Late last summer, I cut my 3,000 Instagram posts down to 30. It took innumerable hours spread out over weeks to delete them all, using a hyper-specific (and fairly buggy) app fittingly called Delete for Instagram. It let me select batches of 50 posts, saving the images and videos to my iPhone’s camera roll before purging them from the app for good. Gone from my grid were photos of mason jar cocktails from Brooklyn bars in 2012 and awful #ootd mirror shots from 2013. Bad hair decisions, ex-lovers, blurry concert shots — all evacuated.
What remained were pictures that represented me at the time; things I still felt communicated what I would want someone to know about me should they land on my profile. I love to imagine, for instance, the new girlfriend of one of those aforementioned exes looking at my profile and thinking, “Damn, what a cool chick. I hope I measure up but there is certainly no way. Just look at her fine taste, exciting lifestyle, and that unmatchable wit!” Or something.
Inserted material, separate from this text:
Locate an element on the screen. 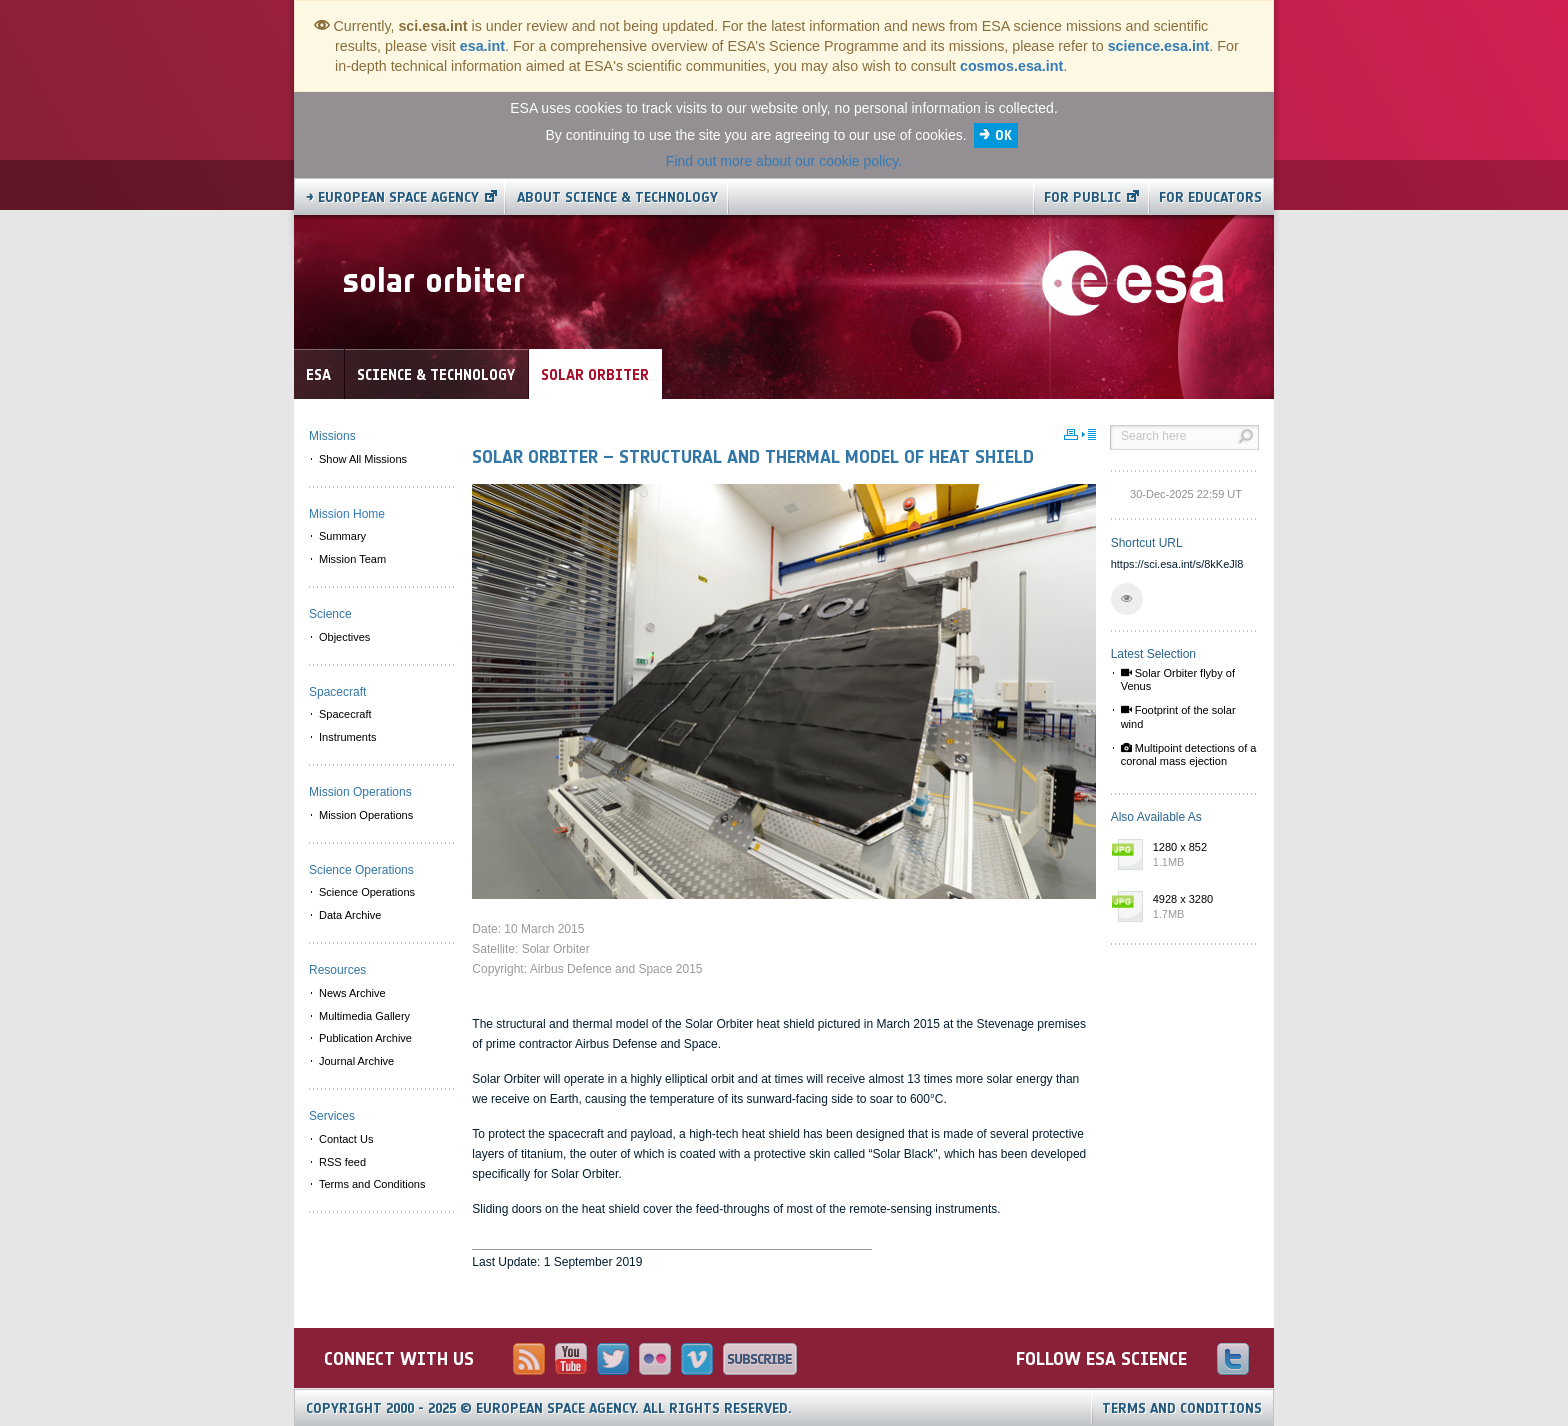 The image size is (1568, 1426). Instruments [menuitem] is located at coordinates (347, 737).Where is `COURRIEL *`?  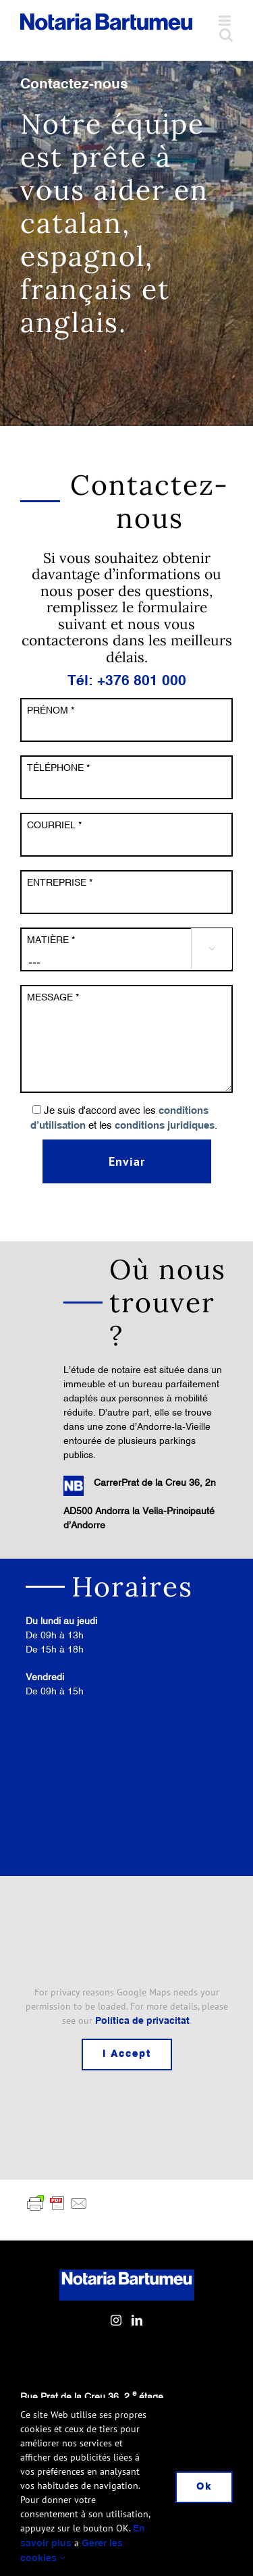 COURRIEL * is located at coordinates (54, 825).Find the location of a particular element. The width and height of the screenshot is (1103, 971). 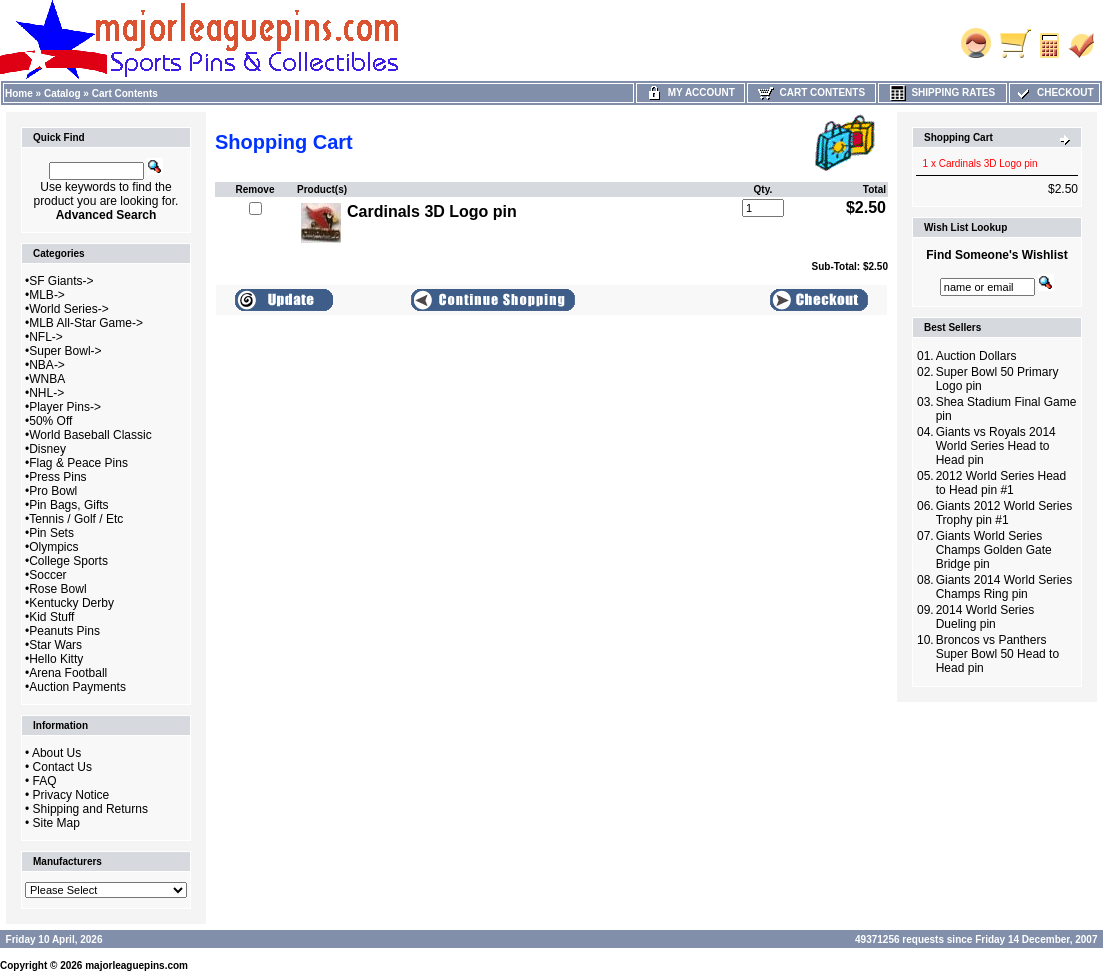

I was initially inspired to pare down my account when I noticed the minimalist profiles of influential teens (forever a source of personal aspiration). After New York magazine published a profile of then-16-year-old Lilli Hymowitz, a New York City kid with money and mystique, dubbing her “the prom queen of Instagram” in September 2015, she swiftly deleted nearly every image on her account, leaving just three posts remaining that pre-dated the article. Ditto Mike the Ruler, a menswear fashion aficionado who broke out at 11 or 12 (and had his own NY mag profile by 13). Soon I noticed plenty of teens who were not profiled by magazines for their impressive lifestyles or vast followings doing the same thing, bringing their accounts down to post counts around 20, or even less. Partly to wipe away images of tastes that they have since outgrown, sure — and that happens so fast when you’re that age — but partly, I thought, as a statement of ownership over their online identity.